Users can mention larger files

dominiccooney commented 5 months ago

User @ mention budget - this should be large enough for a user to @ mention 5 files that are 85th percentile in size for the average codebase, e.g. 5 x 1000 LOC = 5,000 LOC x 7.5 tokens / line = 38k tokens

Okay to have a per file limit, so that we don't allow a single 38k token file to be input. e.g. no file exceeds 7k tokens, but you can add as many files as you want up to 38k tokens.

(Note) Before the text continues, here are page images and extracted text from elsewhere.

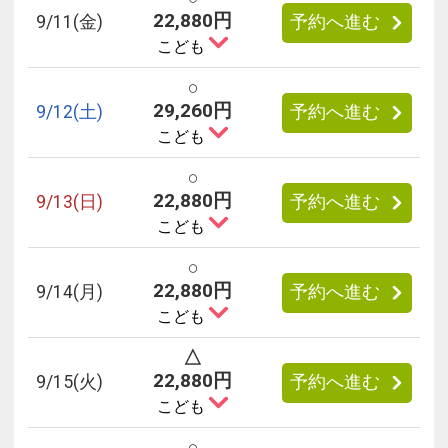
22,880円
9/
11
(金)
予約へ進む
こども
○
29,260円
9/
12
(土)
予約へ進む
こども
○
22,880円
9/
13
(日)
予約へ進む
こども
○
22,880円
9/
14
(月)
予約へ進む
こども
△
22,880円
9/
15
(火)
予約へ進む
こども
○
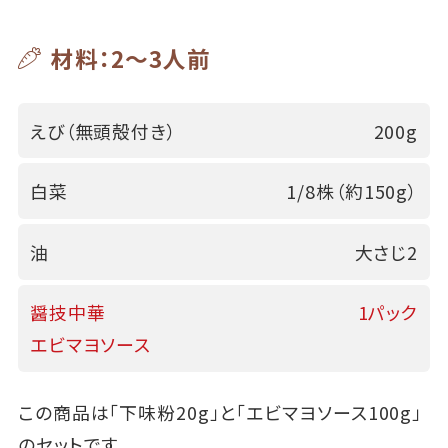
材料：2～3人前
えび（無頭殻付き）
200g
白菜
1/8株（約150g）
油
大さじ2
醤技中華
1パック
エビマヨソース
この商品は「下味粉20g」と「エビマヨソース100g」
のセットです。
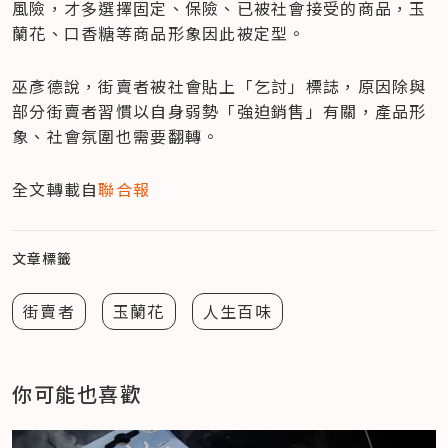
風險，才多選擇固定、保險、已被社會接受的商品，玉
蘭花、口香糖等商品形象因此被定型。
巫彥德說，街賣者被社會貼上「乞討」標誌，原因除與
部分街賣者習慣以自身弱勢「強迫銷售」有關，產品形
象、社會氛圍也需要翻轉。
全文轉載自
聯合報
文章標籤
街賣者
玉蘭花
人生百味
你可能也喜歡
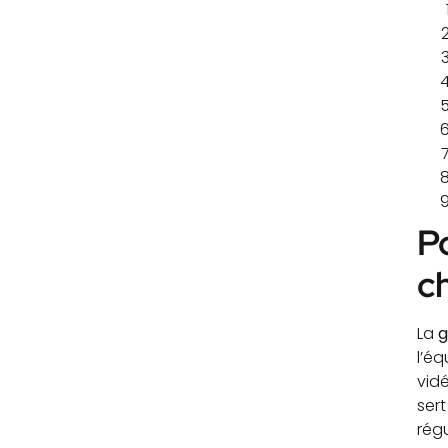
P
c
La
g
l’éq
vidé
ser
rég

This extra budget applies specifically to @-mentioned user context files. For example, for chat, DefaultPrompter needs new logic to apply this special budget.

### Acceptance Criteria
- [ ] We have the Telemetry to know the sizes of files users are really tagging and the rate at which they hit the new limit
- [ ] Users can mention larger files, even if it means the interaction exceeds the old context window limit, without an error
- [ ] There's a limit that is applied per-file. When users @-tag files exceeding this limit they see the typical large file error messages.
- [ ] There's a limit that applies to total @-tagged files. Exceeding this limit shows a new error message with the same basic UX rendering that explains you've mentioned too many files.
- [ ] The @-tagged files budget works across follow-up chats: Follow up chats work, the limits are applied across the total @-tagged files.

### Tasks
- [x] @chillatom pick a file size limit that will accommodate "most" files
- [x] @chillatom @toolmantim design the product behavior when you @-tag files in follow-up chats, what's the policy for dropping old files? and elaborate this task list
- [ ] @toolmantim could you design language for the "each file you @-tagged was ok but you tagged too many in aggregate"
- [ ] https://github.com/sourcegraph/cody/issues/3819
- [ ] https://github.com/sourcegraph/cody/issues/3745
- [ ] https://github.com/sourcegraph/cody/issues/3743
- [ ] https://github.com/sourcegraph/cody/issues/3806
- [ ] https://github.com/sourcegraph/cody/issues/3744
- [ ] https://github.com/sourcegraph/cody/pull/3888
- [ ] https://github.com/sourcegraph/sourcegraph/pull/62088

[ ] Allow user to add selected code from editor to chat message from context menu

toolmantim commented 5 months ago

could you design language for the "each file you @-tagged was ok but you tagged too many in aggregate"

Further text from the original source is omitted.